--- THE INPUT Enclosed Below ---

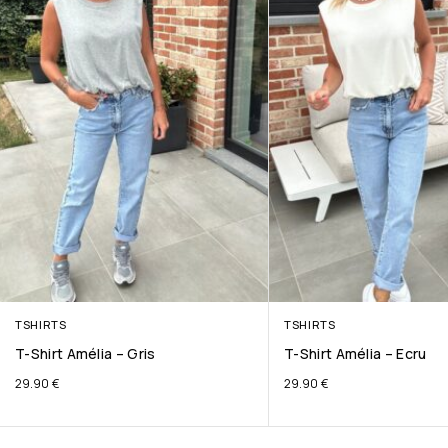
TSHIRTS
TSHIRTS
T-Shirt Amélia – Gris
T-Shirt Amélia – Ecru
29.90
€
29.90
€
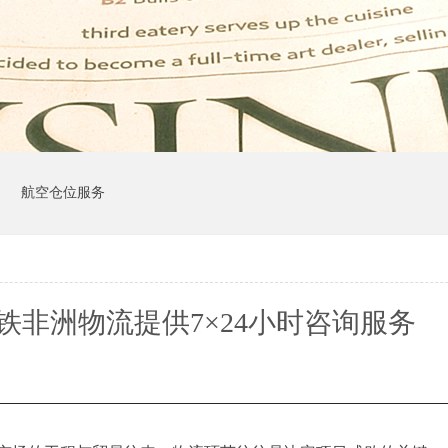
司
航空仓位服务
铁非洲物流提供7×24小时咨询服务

--- End of Enclosed THE INPUT ---

## INSTRUCTIONS FOR THE TASK
Quote the entries above word for word. Leave the images out.

## TASK SOLUTION
TSHIRTS
TSHIRTS
T-Shirt Amélia – Gris
T-Shirt Amélia – Ecru
29.90
€
29.90
€
司
航空仓位服务
铁非洲物流提供7×24小时咨询服务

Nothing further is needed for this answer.